Por isso, têm despertado grande interesse em especialistas que se dedicam à criação e funcionamento de museus. De facto, a inauguração de um recinto cultural deste tipo constitui a cristalização de um processo gradual de relação da comunidade com o conhecimento e gestão do seu património, que resulta de uma riqueza extraordinária tanto organizacional como educacional. Vamos ver por quê.
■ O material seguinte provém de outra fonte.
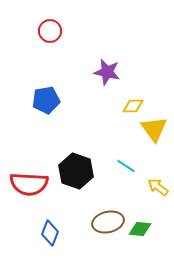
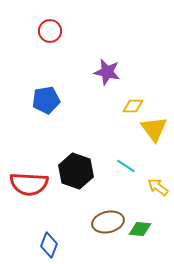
blue diamond: moved 1 px left, 12 px down
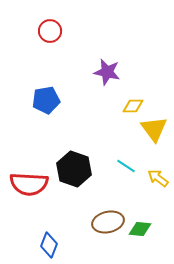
black hexagon: moved 2 px left, 2 px up
yellow arrow: moved 9 px up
Em termos gerais, o processo começa quando uma comunidade expressa seu desejo de ter um museu. A chave para que continue está na própria organização da comunidade, ou seja, na possibilidade de sancionar a iniciativa museológica na instância em que os habitantes da cidade se sintam representados: a assembleia de autoridades tradicionais, os propriedade ejidal ou comunal, por exemplo. O objetivo, neste caso, é envolver a maioria no projeto para não restringir a participação.

Uma vez que o órgão apropriado concorde com a criação do museu, um comitê é nomeado que, por um ano, irá cobrir sucessivamente várias funções. O primeiro é consultar a comunidade sobre as questões que o museu irá abordar. Esta atividade é muito relevante, pois permite que cada pessoa exprima livremente as suas exigências de conhecimento e, ao fazê-lo, realiza-se uma primeira reflexão sobre o que é importante saber, recuperar e mostrar sobre si; o que corresponde à esfera individual e comunitária em termos de história e cultura; o que pode representá-los perante os outros e simultaneamente os identifica como uma coletividade.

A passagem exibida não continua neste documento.